What lines in the following entries hold the word "kody"? Copy each one.

═════ PROVIDED DATA ═════

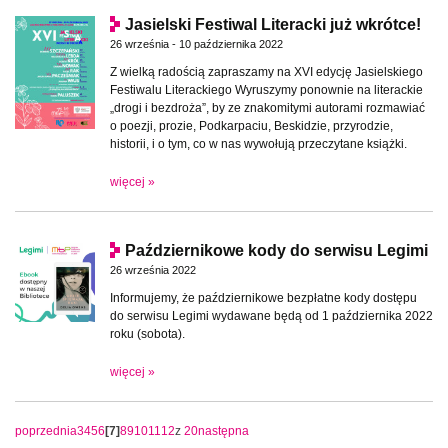
Jasielski Festiwal Literacki już wkrótce!
26 września - 10 października 2022
Z wielką radością zapraszamy na XVI edycję Jasielskiego
Festiwalu Literackiego Wyruszymy ponownie na literackie
„drogi i bezdroża”, by ze znakomitymi autorami rozmawiać
o poezji, prozie, Podkarpaciu, Beskidzie, przyrodzie,
historii, i o tym, co w nas wywołują przeczytane książki.
więcej »
Październikowe kody do serwisu Legimi
26 września 2022
Informujemy, że październikowe bezpłatne kody dostępu
do serwisu Legimi wydawane będą od 1 października 2022
roku (sobota).
więcej »
poprzednia
3
4
5
6
[7]
8
9
10
11
12
z
20
następna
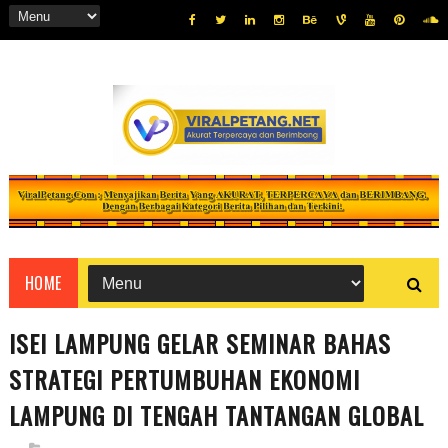
HOME
ISEI LAMPUNG GELAR SEMINAR BAHAS
STRATEGI PERTUMBUHAN EKONOMI
LAMPUNG DI TENGAH TANTANGAN GLOBAL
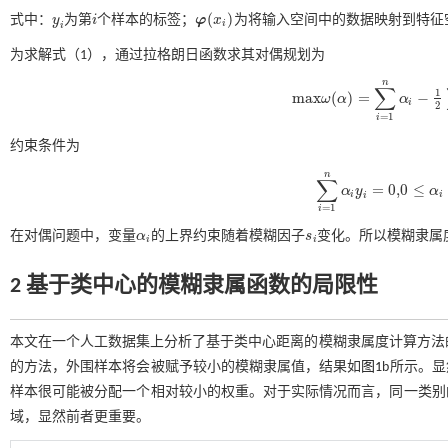
(
)
式中：
y
为第
i
个样本的标签；
φ
x
为将输入空间中的数据映射到特征
y
i
i
φ
(
x
i
)
i
i
为求解
式（1）
，通过拉格朗日函数求其对偶规划为
n
∑
1
m
a
x
(
)
=
−
ω
α
α
m
a
x
ω
(
α
)
=
∑
i
=
1
n
α
i
-
1
2
∑
i
=
1
n
i
2
=
1
i
约束条件为
n
∑
=
0,0
≤
α
y
α
i
i
∑
i
=
1
n
α
i
y
i
=
0,0
≤
α
i
≤
C
s
i
,
i
=
i
=
1
i
在对偶问题中，变量
α
的上界约束随着模糊因子
s
变化。所以模糊隶属
α
i
s
i
i
i
2 基于类中心的模糊隶属函数的局限性
本文在一个人工数据集上分析了基于类中心距离的模糊隶属度计算方法
的方法，外围样本将会被赋予较小的模糊隶属值，结果如
图1
b所示。
样本很可能被分配一个相对较小的权重。对于实际情况而言，同一类别
域，显然前者更重要。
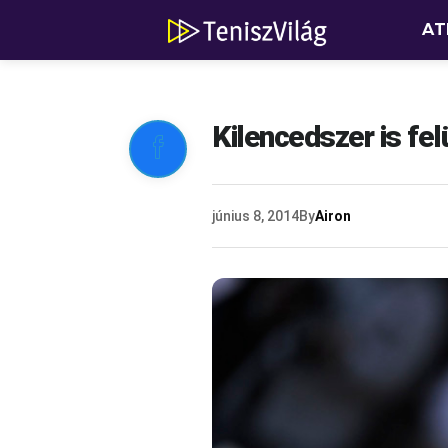
AT
Kilencedszer is fel

június 8, 2014
By
Airon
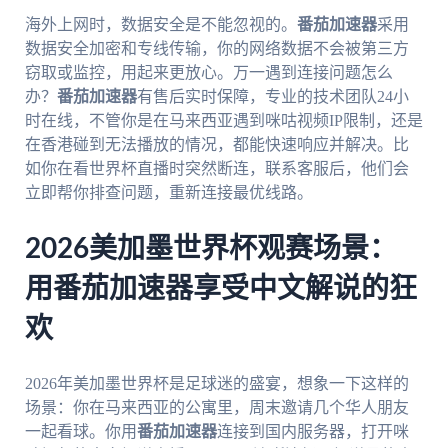
海外上网时，数据安全是不能忽视的。
番茄加速器
采用
数据安全加密和专线传输，你的网络数据不会被第三方
窃取或监控，用起来更放心。万一遇到连接问题怎么
办？
番茄加速器
有售后实时保障，专业的技术团队24小
时在线，不管你是在马来西亚遇到咪咕视频IP限制，还是
在香港碰到无法播放的情况，都能快速响应并解决。比
如你在看世界杯直播时突然断连，联系客服后，他们会
立即帮你排查问题，重新连接最优线路。
2026美加墨世界杯观赛场景：
用番茄加速器享受中文解说的狂
欢
2026年美加墨世界杯是足球迷的盛宴，想象一下这样的
场景：你在马来西亚的公寓里，周末邀请几个华人朋友
一起看球。你用
番茄加速器
连接到国内服务器，打开咪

═════

## [FINISHED EXERCISE]
Październikowe kody do serwisu Legimi
Informujemy, że październikowe bezpłatne kody dostępu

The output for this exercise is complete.